In truth, the realities of our everyday lives bore little resemblance to the rustic elegance depicted on the glossy pages of Country Living. On first moving to the country, we had imagined that our children would be able to roam free, without the dangers of cars and crime. But we soon realized that country roads had no sidewalks and cars bombed along them with utter disregard for speed limits or pedestrians. Furthermore, the farm was organized on an old New England model with the house on one side of the road and the barn and woods on the other; so we were continually having to cross the road, to collect the eggs from the chicken coop, to empty the sap buckets at maple syruping time, or to go swimming in or skating on the pond. Since every one of those trips was a life-or-death enterprise, we had to make it a cardinal rule for the children that they were never, ever, to cross the road on their own. As soon as they were crawling we had to fence the front and side yards, which soon ran into difficulties because each one of us had a different preference for the location of the garden gate. In the end, we installed not one, not two, but four gates, turning the project into a major operation. But the children were as safe as houses.

It also turned out that roaming freely in the woods was out of the question for the children. Our land abutted the 7,400-acre Birch Hill Wildlife Management Area, a favorite destination for hunters from miles around. Since it was near-impossible to fence and post the entire perimeter of our land with No Trespassing or Hunting signs, it was not illegal for hunters to cross over into it, which they frequently did, guns at the ready, making our own woods practically off-limits during hunting season, even to us adults, let alone the children.

There was another feature of country life I had not anticipated: cabin fever. Before we moved to Winchendon Andrew and I had lived in the Boston area, in Somerville, distinguished by being one of the most densely-populated towns in the United States, and so we welcomed the bucolic peace and quiet of the country. However, we had reckoned without the exceptionally cold and snowy climate that seemed to favor Winchendon over just about every other town in the state. Our first killing frost regularly struck in the third week of August and it wasn’t safe to plant until after Memorial Day, the first weekend in May. In-between, we were effectively snowed in and entirely dependent on private cars, since there was no public transportation whatsoever and a lone bus, plying its way between Boston and Rutland, Vermont, that passed through the center of town once a day. Stuck on the farm with an infant in the dead of winter and my husband in Boston with our only car, I found myself desperate to commandeer any car, burn rubber, and blast onto the open highway, Kerouac-style.

flickrhivemind.net

Don’t misunderstand me: I loved living in the country, and will always be grateful that our son spent those crucial early years of his life on a farm. Despite the inevitable hardships and frustrations,  despite the unleashed men with guns and the unavailability of fresh bagels, our lives were rich and full, the air was clear (if bitterly cold), and the wide open spaces were Paradise.

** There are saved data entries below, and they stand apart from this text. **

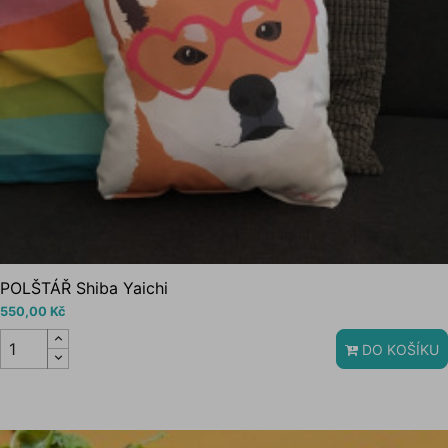
POLŠTÁŘ Shiba Yaichi
550,00 Kč
DO KOŠÍKU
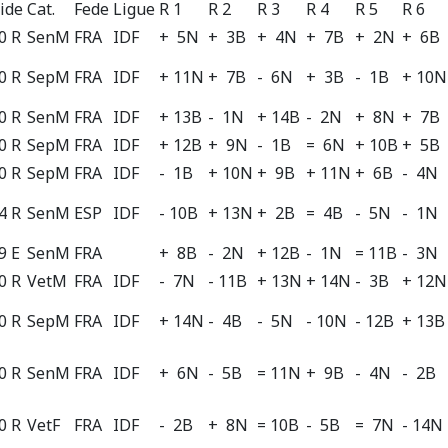
ide
Cat.
Fede
Ligue
R 1
R 2
R 3
R 4
R 5
R 6
0 R
SenM
FRA
IDF
+ 5N
+ 3B
+ 4N
+ 7B
+ 2N
+ 6B
0 R
SepM
FRA
IDF
+ 11N
+ 7B
- 6N
+ 3B
- 1B
+ 10N
0 R
SenM
FRA
IDF
+ 13B
- 1N
+ 14B
- 2N
+ 8N
+ 7B
0 R
SepM
FRA
IDF
+ 12B
+ 9N
- 1B
= 6N
+ 10B
+ 5B
0 R
SepM
FRA
IDF
- 1B
+ 10N
+ 9B
+ 11N
+ 6B
- 4N
4 R
SenM
ESP
IDF
- 10B
+ 13N
+ 2B
= 4B
- 5N
- 1N
9 E
SenM
FRA
+ 8B
- 2N
+ 12B
- 1N
= 11B
- 3N
0 R
VetM
FRA
IDF
- 7N
- 11B
+ 13N
+ 14N
- 3B
+ 12N
0 R
SepM
FRA
IDF
+ 14N
- 4B
- 5N
- 10N
- 12B
+ 13B
0 R
SenM
FRA
IDF
+ 6N
- 5B
= 11N
+ 9B
- 4N
- 2B
0 R
VetF
FRA
IDF
- 2B
+ 8N
= 10B
- 5B
= 7N
- 14N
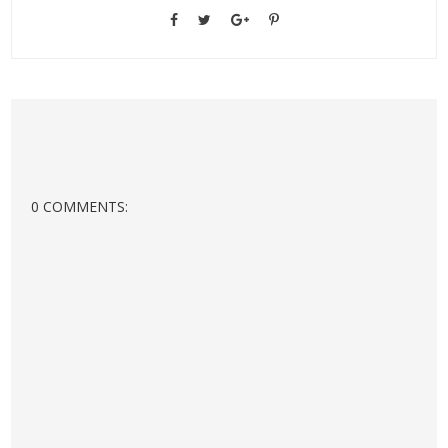
0 COMMENTS:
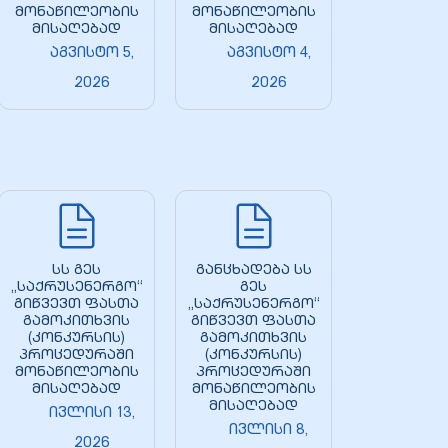
მონაწილეობის
მონაწილეობის
მისაღებად
მისაღებად
აგვისტო 5,
აგვისტო 4,
2026
2026
სს გეს
განცხადება სს
„საქრუსენერგო“
გეს
გიწვევთ ფასთა
„საქრუსენერგო“
გამოკითხვის
გიწვევთ ფასთა
(კონკურსის)
გამოკითხვის
პროცედურაში
(კონკურსის)
მონაწილეობის
პროცედურაში
მისაღებად
მონაწილეობის
მისაღებად
ივლისი 13,
ივლისი 8,
2026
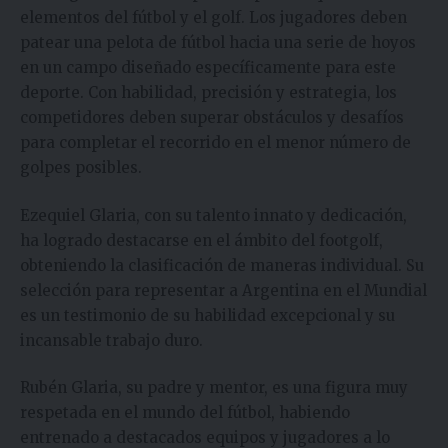
elementos del fútbol y el golf. Los jugadores deben
patear una pelota de fútbol hacia una serie de hoyos
en un campo diseñado específicamente para este
deporte. Con habilidad, precisión y estrategia, los
competidores deben superar obstáculos y desafíos
para completar el recorrido en el menor número de
golpes posibles.
Ezequiel Glaria, con su talento innato y dedicación,
ha logrado destacarse en el ámbito del footgolf,
obteniendo la clasificación de maneras individual. Su
selección para representar a Argentina en el Mundial
es un testimonio de su habilidad excepcional y su
incansable trabajo duro.
Rubén Glaria, su padre y mentor, es una figura muy
respetada en el mundo del fútbol, habiendo
entrenado a destacados equipos y jugadores a lo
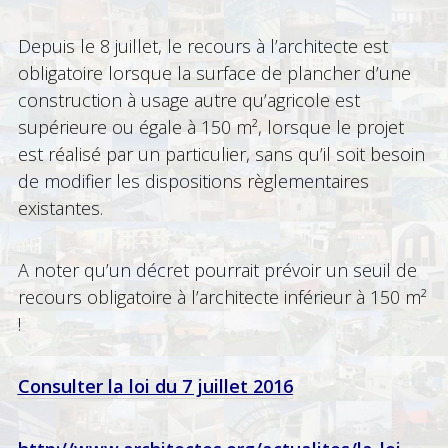
Depuis le 8 juillet, le recours à l’architecte est
obligatoire lorsque la surface de plancher d’une
construction à usage autre qu’agricole est
supérieure ou égale à 150 m², lorsque le projet
est réalisé par un particulier, sans qu’il soit besoin
de modifier les dispositions règlementaires
existantes.
A noter qu’un décret pourrait prévoir un seuil de
recours obligatoire à l’architecte inférieur à 150 m²
!
Consulter la loi du 7 juillet 2016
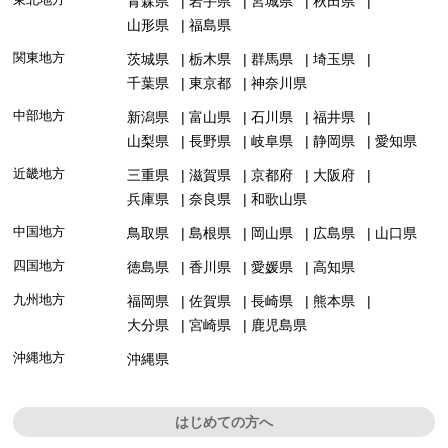
青森県
岩手県
宮城県
秋田県
山形県
福島県
関東地方
茨城県
栃木県
群馬県
埼玉県
千葉県
東京都
神奈川県
中部地方
新潟県
富山県
石川県
福井県
山梨県
長野県
岐阜県
静岡県
愛知県
近畿地方
三重県
滋賀県
京都府
大阪府
兵庫県
奈良県
和歌山県
中国地方
鳥取県
島根県
岡山県
広島県
山口県
四国地方
徳島県
香川県
愛媛県
高知県
九州地方
福岡県
佐賀県
長崎県
熊本県
大分県
宮崎県
鹿児島県
沖縄地方
沖縄県
はじめての方へ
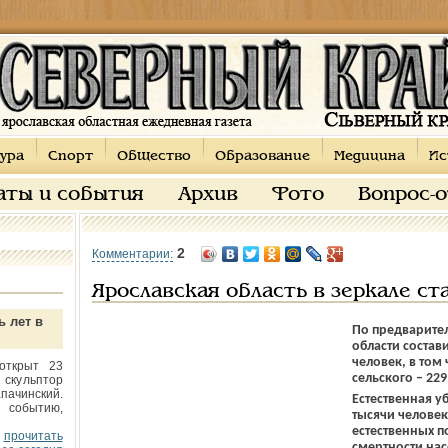
ура
Спорт
Общество
Образование
Медицина
Ис
аты и события
Архив
Фото
Вопрос-
2
Комментарии:
Ярославская область в зеркале ст
ь лет в
По предварител
области состави
человек, в том 
открыт 23
сельского – 229
 скульптор
пачинский.
Естественная уб
 событию,
тысячи человек
естественных 
прочитать
смертности нас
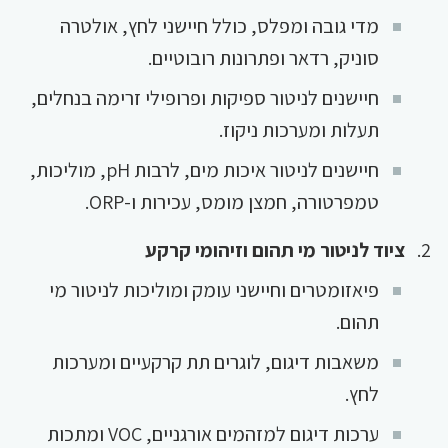
מדי גובה ומפלס, כולל חיישני לחץ, אולטרה
סוניק, רדאר ופתרונות רובוטיים.
חיישנים לניטור ספיקות ופרופילי זרימה בנחלים,
תעלות ומערכות ניקוז.
חיישנים לניטור איכות מים, לרבות pH, מוליכות,
טמפרטורה, חמצן מומס, עכירות ו-ORP.
ציוד לניטור מי תהום וזיהומי קרקע
פיאזומטרים וחיישני עומק ומוליכות לניטור מי
תהום.
משאבות דיגום, לוגרים תת קרקעיים ומערכות
לחץ.
ערכות דיגום למזהמים אורגניים, VOC ומתכות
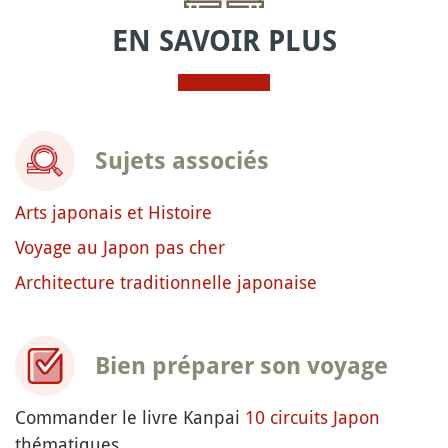
EN SAVOIR PLUS
Sujets associés
Arts japonais et Histoire
Voyage au Japon pas cher
Architecture traditionnelle japonaise
Bien préparer son voyage
Commander le livre Kanpai
10 circuits Japon
thématiques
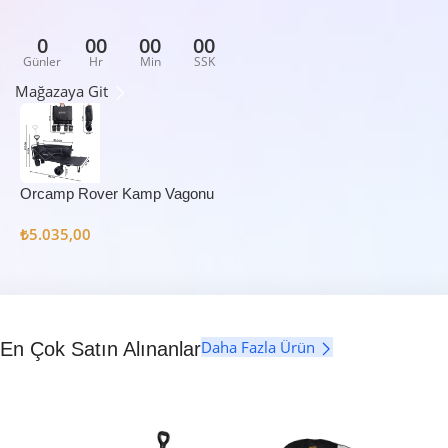
0
00
00
00
Günler
Hr
Min
SSK
Mağazaya Git
Orcamp Rover Kamp Vagonu
₺
5.035,00
Daha Fazla Ürün
En Çok Satın Alınanlar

I will never forget one late-winter afternoon when Andrew, Maureen, and I took the two children out for a walk in the woods. It was that magically twilit time of day and the temperatures had risen above freezing when the sun was high but had fallen again as it sank in the winter sky. Reaching a small clearing in the woods, we  gasped at the sight before us. The snow had melted into a shallow pool of standing water, then frozen smooth and hard as glass. The waning light filtering through the trees overhead and reflecting on the ice gave the entire scene a silvery glow.  We raced home for our ice skates, returning to glide among the trees in the gathering dusk.